In the first quarter, EOG generated $1.8 billion in adjusted net income and $1.5 billion in free cash flow. They returned nearly $950 million during the quarter through regular dividend and share repurchases. For 2026, they are increasing oil production guidance by 2,000 barrels per day and NGL production guidance by 6,000 barrels per day while keeping total capital expenditures flat at $6.5 billion. They reallocated capital from gas to oil-weighted assets. Well costs in 2026: ~50% locked in, rebidding services for pricing discipline. Drilled feet per day increased in Utica (22%), Powder River Basin (13%), Eagleford (12%). Completed feet per day increased in Eagleford (12%) and Delaware Basin (17%). Janus natural gas processing plant in Delaware Basin averaged 300 million standard cubic feet per day of processing, 94% utilization, record month in March 2026 with 100% utilization and 316 million standard cubic feet per day.

Risks & headwinds

- Conflict involving Iran disrupting crude supply and flows through Strait of Hormuz, removing ~900 million barrels from global markets through June 2026. - Near-term pressure on natural gas with lower 48 storage levels above five-year average. - Geopolitical risks affecting international operations and marketing agreements.

Analyst Q&A

  • Q: On marketing, asked about pricing mechanism on waterborne barrels out of Corpus and Chenier marketing agreement uplift.

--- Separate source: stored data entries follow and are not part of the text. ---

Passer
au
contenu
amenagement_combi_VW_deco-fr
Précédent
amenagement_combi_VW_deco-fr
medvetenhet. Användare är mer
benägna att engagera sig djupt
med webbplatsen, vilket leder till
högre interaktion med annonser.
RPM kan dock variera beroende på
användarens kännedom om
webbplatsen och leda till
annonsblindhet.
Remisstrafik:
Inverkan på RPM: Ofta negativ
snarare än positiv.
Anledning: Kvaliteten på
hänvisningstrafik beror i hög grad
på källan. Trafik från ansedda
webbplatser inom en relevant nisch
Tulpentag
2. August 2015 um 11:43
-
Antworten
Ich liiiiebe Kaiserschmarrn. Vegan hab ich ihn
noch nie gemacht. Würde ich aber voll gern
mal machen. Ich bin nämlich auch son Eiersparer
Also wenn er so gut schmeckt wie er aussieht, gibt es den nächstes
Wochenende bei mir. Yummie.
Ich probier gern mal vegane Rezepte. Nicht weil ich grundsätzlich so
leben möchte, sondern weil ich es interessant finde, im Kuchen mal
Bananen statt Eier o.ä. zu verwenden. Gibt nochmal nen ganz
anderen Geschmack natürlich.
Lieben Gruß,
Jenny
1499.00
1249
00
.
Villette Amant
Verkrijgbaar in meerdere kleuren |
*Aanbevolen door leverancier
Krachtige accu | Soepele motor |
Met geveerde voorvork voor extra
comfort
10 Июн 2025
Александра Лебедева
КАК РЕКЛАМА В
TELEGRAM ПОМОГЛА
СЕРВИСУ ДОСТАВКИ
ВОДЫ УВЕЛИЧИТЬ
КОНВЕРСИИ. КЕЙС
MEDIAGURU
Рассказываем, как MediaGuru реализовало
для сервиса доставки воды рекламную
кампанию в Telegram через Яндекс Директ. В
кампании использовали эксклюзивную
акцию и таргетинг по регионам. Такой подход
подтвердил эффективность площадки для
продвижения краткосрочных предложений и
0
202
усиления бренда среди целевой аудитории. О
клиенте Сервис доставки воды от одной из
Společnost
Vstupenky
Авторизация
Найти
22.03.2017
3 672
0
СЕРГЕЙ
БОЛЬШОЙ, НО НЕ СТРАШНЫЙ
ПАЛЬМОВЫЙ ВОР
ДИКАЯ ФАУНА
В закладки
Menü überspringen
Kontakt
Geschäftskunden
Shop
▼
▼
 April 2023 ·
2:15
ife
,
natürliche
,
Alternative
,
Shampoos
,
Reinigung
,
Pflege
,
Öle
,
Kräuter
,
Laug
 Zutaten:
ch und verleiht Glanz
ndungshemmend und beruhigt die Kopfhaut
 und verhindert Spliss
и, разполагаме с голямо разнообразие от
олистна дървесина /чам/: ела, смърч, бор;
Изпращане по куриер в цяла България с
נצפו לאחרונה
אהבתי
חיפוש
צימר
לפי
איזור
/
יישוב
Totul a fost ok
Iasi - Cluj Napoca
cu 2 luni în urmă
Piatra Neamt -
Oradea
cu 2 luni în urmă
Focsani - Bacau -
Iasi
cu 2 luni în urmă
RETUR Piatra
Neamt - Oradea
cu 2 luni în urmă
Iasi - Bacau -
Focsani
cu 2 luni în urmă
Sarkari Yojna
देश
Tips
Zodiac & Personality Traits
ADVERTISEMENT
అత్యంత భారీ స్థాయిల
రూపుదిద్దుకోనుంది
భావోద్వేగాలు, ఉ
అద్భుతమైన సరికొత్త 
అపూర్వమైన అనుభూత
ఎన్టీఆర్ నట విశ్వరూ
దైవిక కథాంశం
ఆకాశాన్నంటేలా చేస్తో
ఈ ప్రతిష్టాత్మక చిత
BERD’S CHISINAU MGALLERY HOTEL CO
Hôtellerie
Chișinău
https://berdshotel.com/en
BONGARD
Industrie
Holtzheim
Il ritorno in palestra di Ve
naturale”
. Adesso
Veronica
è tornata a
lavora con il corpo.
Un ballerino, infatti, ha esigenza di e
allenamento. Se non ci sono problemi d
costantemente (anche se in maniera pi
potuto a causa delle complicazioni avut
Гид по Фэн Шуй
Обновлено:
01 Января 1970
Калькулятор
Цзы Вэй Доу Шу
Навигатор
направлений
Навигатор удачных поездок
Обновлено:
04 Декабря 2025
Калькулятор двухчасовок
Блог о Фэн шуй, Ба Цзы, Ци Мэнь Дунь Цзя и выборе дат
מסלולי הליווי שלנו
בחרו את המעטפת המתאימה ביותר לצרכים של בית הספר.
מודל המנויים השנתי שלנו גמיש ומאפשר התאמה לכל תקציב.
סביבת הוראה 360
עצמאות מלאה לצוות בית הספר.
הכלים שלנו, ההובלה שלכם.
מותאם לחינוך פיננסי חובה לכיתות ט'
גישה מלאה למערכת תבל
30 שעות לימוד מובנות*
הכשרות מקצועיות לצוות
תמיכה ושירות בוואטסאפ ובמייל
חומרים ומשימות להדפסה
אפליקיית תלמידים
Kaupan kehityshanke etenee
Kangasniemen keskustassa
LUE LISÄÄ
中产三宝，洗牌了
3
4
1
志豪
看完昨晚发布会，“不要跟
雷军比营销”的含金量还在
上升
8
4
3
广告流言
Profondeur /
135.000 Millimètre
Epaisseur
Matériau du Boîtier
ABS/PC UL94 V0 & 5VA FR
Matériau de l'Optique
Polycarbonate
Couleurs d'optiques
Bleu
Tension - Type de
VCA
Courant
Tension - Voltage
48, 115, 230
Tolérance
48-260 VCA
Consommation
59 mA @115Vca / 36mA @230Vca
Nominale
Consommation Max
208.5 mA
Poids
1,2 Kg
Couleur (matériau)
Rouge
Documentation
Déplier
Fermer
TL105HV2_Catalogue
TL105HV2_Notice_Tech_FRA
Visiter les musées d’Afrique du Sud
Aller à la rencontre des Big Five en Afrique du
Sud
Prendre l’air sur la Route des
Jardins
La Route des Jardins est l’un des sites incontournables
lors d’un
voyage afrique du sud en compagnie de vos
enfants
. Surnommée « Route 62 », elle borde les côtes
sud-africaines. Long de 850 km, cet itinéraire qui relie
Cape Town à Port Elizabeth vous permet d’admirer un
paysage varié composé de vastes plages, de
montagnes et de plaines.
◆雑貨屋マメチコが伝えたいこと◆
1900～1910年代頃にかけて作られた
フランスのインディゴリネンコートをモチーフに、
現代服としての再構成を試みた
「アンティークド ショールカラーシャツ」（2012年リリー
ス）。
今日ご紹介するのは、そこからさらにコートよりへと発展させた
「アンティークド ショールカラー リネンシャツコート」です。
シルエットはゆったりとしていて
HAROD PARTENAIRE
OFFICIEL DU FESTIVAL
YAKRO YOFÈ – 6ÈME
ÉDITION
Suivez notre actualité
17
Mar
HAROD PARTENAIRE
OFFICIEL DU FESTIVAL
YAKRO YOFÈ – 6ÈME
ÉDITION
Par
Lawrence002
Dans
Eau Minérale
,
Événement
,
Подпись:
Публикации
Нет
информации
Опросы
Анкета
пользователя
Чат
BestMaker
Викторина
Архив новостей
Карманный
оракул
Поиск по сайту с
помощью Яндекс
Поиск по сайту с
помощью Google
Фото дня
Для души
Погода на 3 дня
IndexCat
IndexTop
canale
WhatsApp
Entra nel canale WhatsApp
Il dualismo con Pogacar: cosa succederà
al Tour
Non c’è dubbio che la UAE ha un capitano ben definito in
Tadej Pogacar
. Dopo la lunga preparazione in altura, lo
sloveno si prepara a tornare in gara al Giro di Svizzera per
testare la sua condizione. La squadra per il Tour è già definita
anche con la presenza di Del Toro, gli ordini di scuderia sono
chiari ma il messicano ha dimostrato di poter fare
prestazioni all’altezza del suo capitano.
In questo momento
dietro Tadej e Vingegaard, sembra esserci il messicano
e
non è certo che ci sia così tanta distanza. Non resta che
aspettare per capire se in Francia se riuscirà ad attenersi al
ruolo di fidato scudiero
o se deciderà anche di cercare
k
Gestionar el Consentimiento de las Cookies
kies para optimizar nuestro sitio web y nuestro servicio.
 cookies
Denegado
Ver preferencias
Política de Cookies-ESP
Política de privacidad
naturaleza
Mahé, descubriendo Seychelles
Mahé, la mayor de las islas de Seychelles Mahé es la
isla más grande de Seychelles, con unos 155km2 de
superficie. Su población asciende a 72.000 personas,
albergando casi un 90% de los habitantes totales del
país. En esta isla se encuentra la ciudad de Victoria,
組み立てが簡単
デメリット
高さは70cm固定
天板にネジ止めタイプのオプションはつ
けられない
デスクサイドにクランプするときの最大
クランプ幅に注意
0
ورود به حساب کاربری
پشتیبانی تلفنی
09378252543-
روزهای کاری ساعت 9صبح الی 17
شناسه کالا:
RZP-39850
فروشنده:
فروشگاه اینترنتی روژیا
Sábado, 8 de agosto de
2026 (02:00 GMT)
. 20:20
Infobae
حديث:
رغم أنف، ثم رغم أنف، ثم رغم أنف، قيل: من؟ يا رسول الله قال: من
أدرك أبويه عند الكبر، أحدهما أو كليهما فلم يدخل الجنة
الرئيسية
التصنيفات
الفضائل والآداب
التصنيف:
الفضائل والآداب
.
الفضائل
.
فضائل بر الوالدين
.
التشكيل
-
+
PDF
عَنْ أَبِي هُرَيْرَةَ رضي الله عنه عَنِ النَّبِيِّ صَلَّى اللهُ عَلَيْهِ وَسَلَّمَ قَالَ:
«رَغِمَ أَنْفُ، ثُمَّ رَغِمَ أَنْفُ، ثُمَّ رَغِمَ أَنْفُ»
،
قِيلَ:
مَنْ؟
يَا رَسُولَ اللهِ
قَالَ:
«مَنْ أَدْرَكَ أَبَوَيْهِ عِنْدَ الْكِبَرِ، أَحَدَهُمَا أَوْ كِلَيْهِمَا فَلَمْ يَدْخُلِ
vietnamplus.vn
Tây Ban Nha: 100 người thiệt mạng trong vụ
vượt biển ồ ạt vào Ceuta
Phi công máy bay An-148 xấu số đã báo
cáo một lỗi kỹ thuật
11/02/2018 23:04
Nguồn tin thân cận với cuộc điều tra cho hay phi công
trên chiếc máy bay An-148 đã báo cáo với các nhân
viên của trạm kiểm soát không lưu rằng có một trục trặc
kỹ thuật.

    A: Jeff responded on waterborne barrels linked to domestic or Brent pricing, sold cargo by cargo, LNG JKM has some volatility, Chenier contract expanded and will continue building.

  • Q: Follow-up on Middle East exploration program.

    A: Ezra and Keith discussed UAE leaving OPEC not impacting EOG, exploration in Bahrain and UAE in exploration phase, near-term timeline slipped, results expected in second half of 2026.

  • Q: On pivoting to liquids, asked about decision process and impact on 2027.

    A: Ezra said reallocation based on market dynamics, sets up better for liquids growth in 2027 but need better line of sight.

  • Q: On buyback, asked about tactical nature.

    A: Anne said exceptional value in stock, repurchased shares in March and April, supports regular dividend growth.

  • Q: On shifting activity between basins, asked about decision.

    A: Jeff said based on flexibility in activity schedules, efficiency gains in Utica and Delaware.

  • Q: On exploration for next year, asked for update.

    A: Keith said teams always looking for exploration opportunities, revisiting basins, utilizing new technology.

  • Q: On variable dividends and shareholder returns, asked about views.

    A: Ezra said regular dividend is foundation, opportunistic with buybacks, aim to build cash on balance sheet.

  • Q: Follow-up on premium pricing and contracts.

    A: Jeff said marketing team looks for new opportunities, diversifying markets, using scale and balance sheet to get better pricing.

  • Q: On Encino acquisition productivity update and Eagleford bolt-on.

    A: Keith updated Utica productivity, Ezra said encouraged by Encino and Eagleford bolt-on synergies.

  • Q: On liquids pivot details and efficiency, asked about physical allocation.

    A: Jeff said first quarter beat, modest adjustments to activity schedule, reallocated capital from Dorado to oil plays.

  • Q: Follow-up on dividend split and balance sheet.

    A: Ezra said target net debt zero, 70% minimum return commitment, dividend yield may move lower, share repurchases help regular dividend growth.

  • Q: On macro views and capital allocation go-forward, asked about impact.

    A: Ezra said more bullish, in environment above mid-cycle prices, three-year scenario shows potential for increased free cash flow and growth if fundamentals support.